NSW becomes last state to legalise voluntary assisted dying

By Anna Macdonald

May 20, 2022

Member for Sydney Alex Greenwich. (AAP Image/Dan Himbrechts)

NSW has made voluntary assisted dying legal in the state, making it the last state to do so.

Introduced by independent minister Alex Greenwich, the legislation allows for the health secretary to approve in writing the administering of a chemical to cause a patient’s death. 

Greenwich took to Twitter to express his gratitude for the legislation passing. 

There has been criticism of the legislation passing, notably and unsurprisingly coming from the Catholic Church.

The archbishop of Sydney, Anthony Fisher, called it a ‘dark day’ in a statement.

“If a civilisation is to be judged by how it treats its weakest members, the NSW parliament has failed miserably and has set a dark and dangerous path for all posterity, determining a new and disturbing definition of what it means to be human,” Fisher said.

The archbishop thanked those who voiced their opposition to the legislation. 

Victoria was the first state to pass legislation legalising voluntary assisted dying, then Western Australia.

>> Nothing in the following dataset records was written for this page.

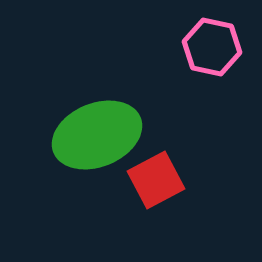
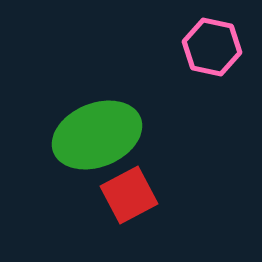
red square: moved 27 px left, 15 px down
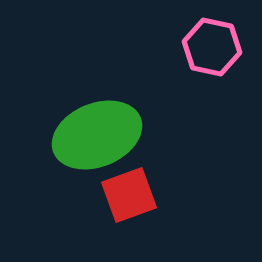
red square: rotated 8 degrees clockwise
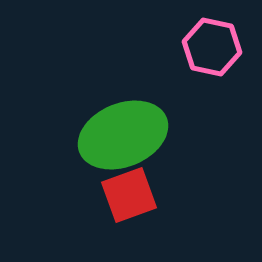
green ellipse: moved 26 px right
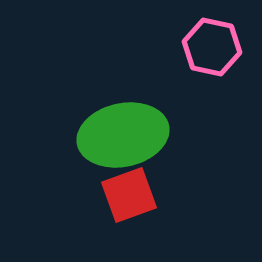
green ellipse: rotated 10 degrees clockwise
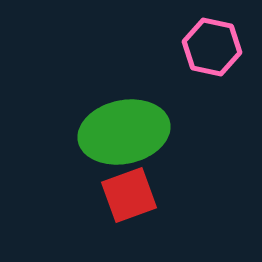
green ellipse: moved 1 px right, 3 px up
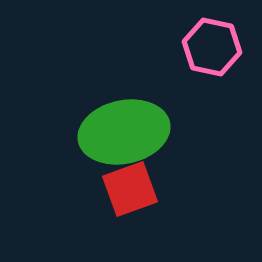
red square: moved 1 px right, 6 px up
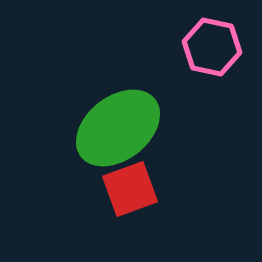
green ellipse: moved 6 px left, 4 px up; rotated 26 degrees counterclockwise
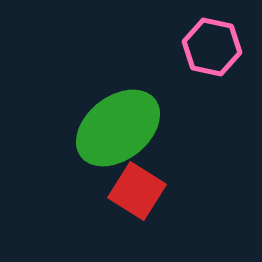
red square: moved 7 px right, 2 px down; rotated 38 degrees counterclockwise
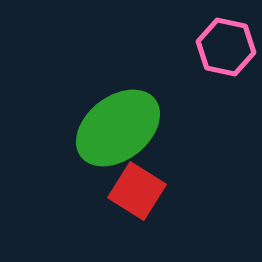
pink hexagon: moved 14 px right
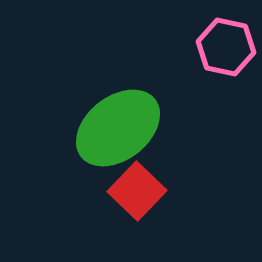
red square: rotated 12 degrees clockwise
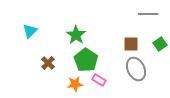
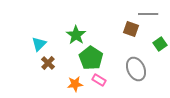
cyan triangle: moved 9 px right, 13 px down
brown square: moved 15 px up; rotated 21 degrees clockwise
green pentagon: moved 5 px right, 2 px up
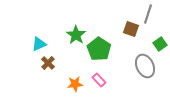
gray line: rotated 72 degrees counterclockwise
cyan triangle: rotated 21 degrees clockwise
green pentagon: moved 8 px right, 9 px up
gray ellipse: moved 9 px right, 3 px up
pink rectangle: rotated 16 degrees clockwise
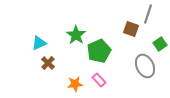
cyan triangle: moved 1 px up
green pentagon: moved 2 px down; rotated 15 degrees clockwise
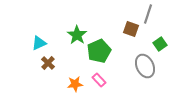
green star: moved 1 px right
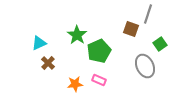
pink rectangle: rotated 24 degrees counterclockwise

Laws in Tasmania, South Australia and Queensland are set to come into effect either this year or the next. 

Voluntary assisted dying is not legal in either territory.

Prime minister Scott Morrison has said if the Coalition is re-elected he won’t give the Northern Territory or the ACT the option to vote on voluntary assisted dying, according to the ABC.

Morrison describes himself as a Pentecostal Christan, which is a separate branch of Christianity from Catholicism. 

As previously reported by The Mandarin in October last year, people were travelling between states where voluntary assisted dying is legal, skirting around commonwealth rules.